THE life of a back-up goalkeeper is not an easy one.
Appearances, even in these times of managers often rotating their squads in the cups, are rare and yet they have to be ready to step in at a moment’s notice if form or injury affects a club’s No 1 goalkeeper.
Eldin Jakupovic, Steve Bruce’s first signing as Hull City manager in the summer of 2012, appreciates that point more than most. The Yugoslavia-born Swiss international has just 11 league appearances to his name at the Tigers, two of which came in the final month of this season when Bruce opted to rest first-choice Allan McGregor.
A subsequent injury to the Scotland international meant Jakupovic was suddenly thrust centre stage after four years spent largely in the shadows at Hull and he rose to the challenge.
His methods may have been unorthodox in the early stages at Wembley against Sheffield Wednesday when he dealt with efforts from Fernando Forestieri and Ross Wallace by punching the ball clear, but two clean sheets from three play-off games tell their own story.
Jakupovic, whose contract is set to expire at the end of next month, is understandably proud to have won a second promotion to the Premier League with Hull and is now keen to stick around for the return to the big time.
What he wants, though, is more security than the current one-year option that the Tigers have as part of his existing deal.
“I don’t know,” said the 31-year-old when asked about what will happen this summer with regards his future.
“I know the club have an option for one more year but, to be fair, I am not happy with just this one year.
“I have a family, the little one has to go to school. So, after one year, what then? The club know all these things and I hope that in the next 10 days we can sort everything out.”
Jakupovic first came on trial to the KC in the Spring of 2012 when Nick Barmby was manager. He had left Greek club Aris and wanted to move to England.
Barmby’s sacking a couple of months later looked to have scuppered those hopes, at least in terms of joining the Tigers.
But once at the helm, Bruce revived the East Riding club’s interest and Jakupovic duly signed a two-year contract.
It has not all been plain sailing over the intervening four years and he had two spells out on loan at Leyton Orient in League One during 2014 after falling down the pecking order at Hull following Steve Harper’s arrival.
But, crucially, Jakupovic stayed loyal and this past season has seen not only a big role in the play-offs but also a man-of-the-match display against Arsenal in the FA Cup that saw the Premier League side kept almost single-handedly at bay by the goalkeeper to earn the Tigers a fifth-round replay.

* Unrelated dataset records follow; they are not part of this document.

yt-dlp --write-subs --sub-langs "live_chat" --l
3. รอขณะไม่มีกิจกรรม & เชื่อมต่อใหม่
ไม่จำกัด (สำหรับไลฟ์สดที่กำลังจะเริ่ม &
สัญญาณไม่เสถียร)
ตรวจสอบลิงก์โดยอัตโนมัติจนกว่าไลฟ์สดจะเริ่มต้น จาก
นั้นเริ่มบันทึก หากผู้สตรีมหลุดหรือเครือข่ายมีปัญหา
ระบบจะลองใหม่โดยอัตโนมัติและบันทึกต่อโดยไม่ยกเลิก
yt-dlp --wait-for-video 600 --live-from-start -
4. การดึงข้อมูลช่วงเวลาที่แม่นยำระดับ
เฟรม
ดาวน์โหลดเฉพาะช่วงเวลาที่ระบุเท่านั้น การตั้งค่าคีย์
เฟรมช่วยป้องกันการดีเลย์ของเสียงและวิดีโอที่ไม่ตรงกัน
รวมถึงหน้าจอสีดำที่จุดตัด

“It is an amazing feeling,” replied Jakupovic when asked about stepping out of McGregor’s shadow to become a Wembley winner. “I am happy for the team and I am happy for myself. I am happy for Steve Bruce as well.
“I can say ‘thank you’ to Steve because he had confidence in me and now it is important to enjoy this moment.”

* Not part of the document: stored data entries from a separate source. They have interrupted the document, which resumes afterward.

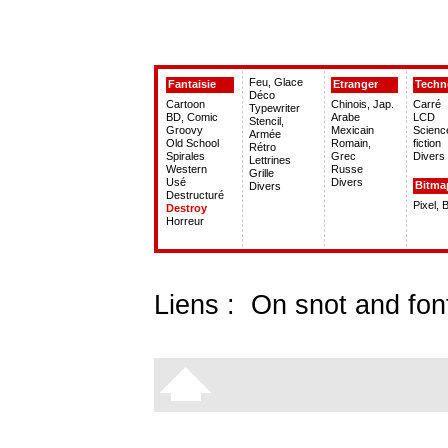
Feu, Glace
Fantaisie
Etranger
Techn
Déco
Cartoon
Chinois, Jap.
Carré
Typewriter
BD, Comic
Arabe
LCD
Stencil,
Groovy
Mexicain
Scienc
Armée
Old School
Romain,
fiction
Rétro
Spirales
Grec
Divers
Lettrines
Western
Russe
Grille
Usé
Divers
Bitma
Divers
Destructuré
Pixel, 
Destroy
Horreur
Liens :
On snot and fon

Jakupovic flew to America the day after Hull’s victory over the Owls to spend some time with his family. He did so safe in the knowledge that he had played his part in Hull winning back their top-flight status at the first attempt.
“What can I say about Wembley?” added the 31-year-old.

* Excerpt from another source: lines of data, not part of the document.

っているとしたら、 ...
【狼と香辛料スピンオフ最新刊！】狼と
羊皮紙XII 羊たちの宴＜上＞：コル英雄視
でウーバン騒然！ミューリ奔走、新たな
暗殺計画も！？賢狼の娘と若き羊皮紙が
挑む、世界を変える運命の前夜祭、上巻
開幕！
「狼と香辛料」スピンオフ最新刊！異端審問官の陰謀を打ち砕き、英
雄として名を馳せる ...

“The atmosphere from both sides was, wow, amazing. But, finally, we did it.
“The better team won in the final, for sure. Not just at Wembley but all season. We were up near the top all the time, other than during our little bad period (in the Spring).
“I can say it now that it is better to go up in the play-offs rather than first or second. It was a day I will remember for a long, long time.
“I have played Champions League, Europa League, for my national team, but this final was one of my best days.”
Providing an extension can be agreed with the club, Jakupovic is likely to return to the role of being back-up to McGregor. The Scot has had a fine season in goal for the Tigers, which is why it was a blow when he suffered the back injury that kept him out of the play-offs.
“Allan McGregor is a very good goalkeeper and, in private, a good man as well,” said Jakupovic. “We spoke every day and he told me to just get ready for the final.
“I am sorry for him because he played a very good season and I’m very, very sorry that he has missed the highlight of the season.
“But he is a fair man and he has been giving me advice, telling me to keep calm and saying everything would be all right.
“The final is a game that can be everything or nothing, but we did it and got promoted. That is the most important thing. We were all very proud to win promotion for Hull City.”